The software is organized as an extension to Mediawiki. During initializing of a page it will test whether the page is a Lua module, and if so whether it is a lib page (the normal code page) or a test page. If it is a lib page it will automatically run the tests, extract the result and show it through page indicators, add tracking categories and possibly log the result. If it is tests it will do nearly the same, but roles are slightly changed. The actions are triggered from Pickle\Hooks::onContentAlterParserOutput() (Hooks.php). During editing tests can be run from the edit page, but only if either the lib or the test are saved. In the current version it is not possible to do interactive testing with both lib and test is in an unsaved state. This could although be implemented.

On each test page a small template with {{#invoke:pickle|tap}} (can be slightly different) will be evaluated during rendering. Actual call can be configured in the pickle-testspec-invoke message at en.json. This message is exempt from translation. The message is then used for an automatic call, and the outcome will be parsed according to the configuration. Most of this goes on in Pickle\Hooks::onContentAlterParserOutput() (Hooks.php) or is called from this hook handler.

As rendering can be triggered by unrelated edits all logging is done by a system user, the Observer. Actual user can be configured in extension.json, entry ObserverID. In some cases it is possible to identify a likely user, that is a user editing either tester or testee within a few minutes, but the editing could be unrelated to an observed failure due to changes in included libraries. Code for identifying the editing user has not been made, as it is assumed that identifying wrong user would create too much on-wiki discussion and blame-game.

Initial rendering

The initial processing continues up to a point where it is clear whether the page is a test module. During this phase the page can be given additional items.

It will then

  • figure out whether the page should be included or excluded,
  • find a strategy for invoking the page,
  • find a strategy for extracting the status, and
  • TODO: Missing steps

Include or exclude the page

The page is first checked for correct content model. This initial filtering is on content model, not on namespace. Pages can be moved around, and namespaces are not a good indicator on how to handle a page. Wrong content model will lead to termination of further processing.

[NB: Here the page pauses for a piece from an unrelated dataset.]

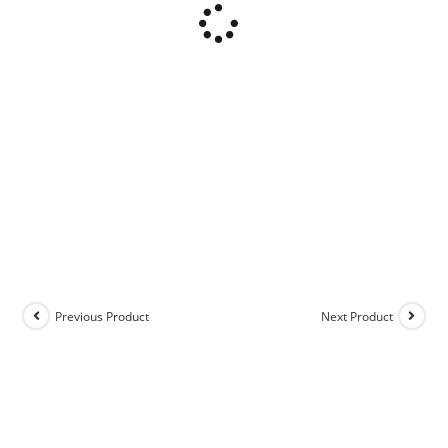
Previous Product
Next Product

Next the page is checked for exclusion, as some common pages are explicit excluded. These are found by preg patterns, that is they are regexes, and if the pattern is found in the page title then the page will be excluded. This is usually employed for exclusion of subpages. If a partial match is found, then further processing will be terminated.

The default exclusion set contains subpages for doc, conf, data, i18n, and l10n. This set should probably be locally configured at each site, but then the actual impact would be higher.

Invoke the subpage

Next up is an attempt to find a strategy for invoking the page. This makes it possible to do more informed decisions whether the page can be called. Actual strategy can be configured in extension.json, entry InvokeSubpage. If no strategy is found, then further processing is terminated. At this point we have verified that the page is callable.

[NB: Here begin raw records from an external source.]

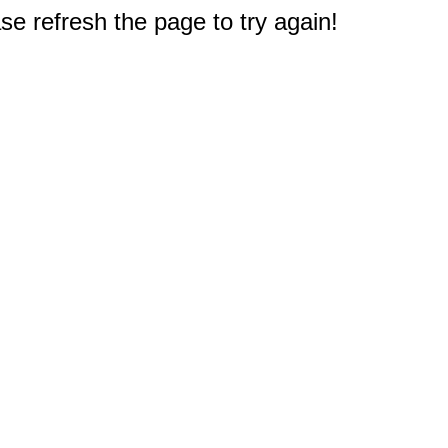
e refresh the page to try again!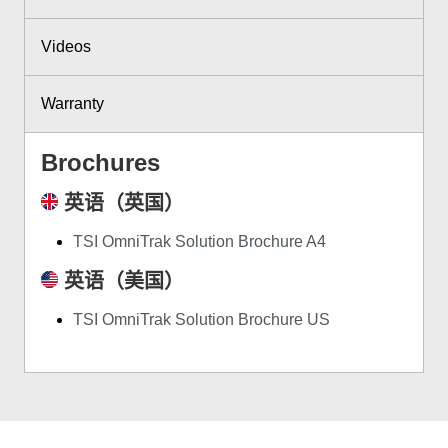
Videos
Warranty
Brochures
英语（英国）
TSI OmniTrak Solution Brochure A4
英语（美国）
TSI OmniTrak Solution Brochure US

InvokeSubpage should probably be renamed, it is not a strategy only for subpages but all pages. If necessary, then the strategy can be extended with additional tests. First strategy that accepts the page will be used, and further processing terminated.

If the page is accepted, then it is checked to see if it is a valid subpage, that is a test page or a normal lib. It will then try to invoke the page, possibly squashing the page to get rid of noise if it is a TAP report (TAP).

Extract the status

The status is then extracted (ExtractStatus) from the end result. This will then be passed on to the hooks SpecTesterGadgets or SpecTesteeGadgets. Bindings for the handlers for these hooks can be found in extension.json, under the section Hook.

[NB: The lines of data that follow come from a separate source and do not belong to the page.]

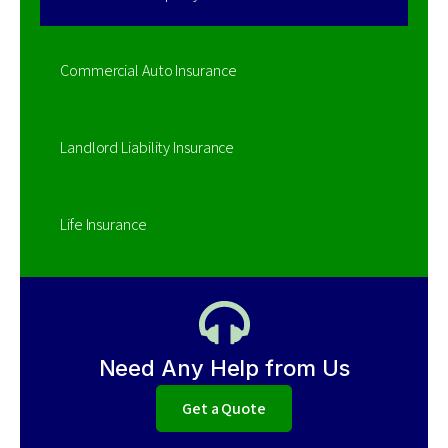
Commercial Auto Insurance
Landlord Liability Insurance
Life Insurance
Need Any Help from Us
Get a Quote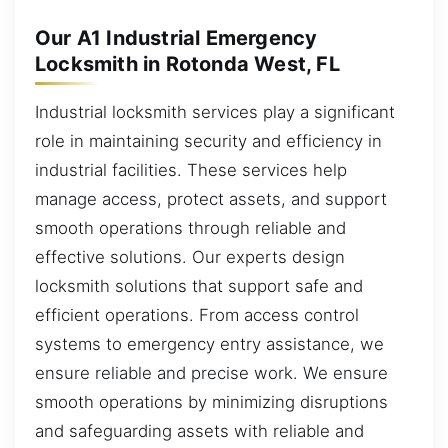
Our A1 Industrial Emergency
Locksmith in Rotonda West, FL
Industrial locksmith services play a significant
role in maintaining security and efficiency in
industrial facilities. These services help
manage access, protect assets, and support
smooth operations through reliable and
effective solutions. Our experts design
locksmith solutions that support safe and
efficient operations. From access control
systems to emergency entry assistance, we
ensure reliable and precise work. We ensure
smooth operations by minimizing disruptions
and safeguarding assets with reliable and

If the page is a tester page, then a help link (Help) will be inserted. This only wraps up the standardized help link.

After the handlers are run, the initial processing will terminate.

Additional hooks (should be moved)

Both the hooks SpecTesterGadgets and SpecTesteeGadgets has handlers that add the page indicators (Indicator) for page status, in addition the hook for SpecTesteeGadgets has handlers for adding tracking categories (Category) and test log (LogEntry).

Extended processing

When a page is detected as a test page, then it is processed to get its return status. This happen in several steps.


The tests are implemented as plain lua functions, and follows a spec-like layout, although with some variations. A very thin shim is called initially as describe, and this is used to bootstrap the rest of the system. This will as default try to set up the system to use the superpage as the initial test subject. This avoids some boilerplate code. The assumption is to use the outer describe in a single call, and then to use the return value from this as the returned table from the module. After the initial call the functions in this table can be used to access the various states and values.

Without running describe the bootstrapped functions will not be available, which means they will not exist in the console. It is important to know this, as you will not have access to them from the console before this call, but it is also important because without this initial call it will not interfere with normal lua modules. It also means that the environment created inside the test will not leak out into other code. Unfortunately it also makes testing of the Pickle library itself a bit cumbersome.


Initially some configuration needs to be passed from extension.json into the Pickle library. This is done inside LuaLibPickle.php.


The access point for the library is Pickle.lua. This bootstraps the full harness through the call describe. After the call the engine is available, and other parts will be included as necessary. In particular Adapt.lua, Frame.lua, and Spy.lua will be bootstrapped. Before the initial process is done, no reports will be available.


The functions describe(), context(), and it() are test harness at various levels (Frame.lua), that is functions with closures holding references to frames. The functions can take a table as a subject, strings that contains data for examples, and a function acting as the test fixture.

An alternate interpretation is that the function (the fixture) is a representation of the world, and within this world a table (the subject) should be a valid instance when it is instantiated with the example data. For now, we assume we are using universal quantifier (∀x) as a paradigm, all tests in a set of test cases must hold, so any interpretation that fails will trigger a return from the world. That is, we assume the test to be an approximation to a tautology.

Later on it might be interesting to add testing with existential quantification (∃x), that is some test in a set of test cases must hold.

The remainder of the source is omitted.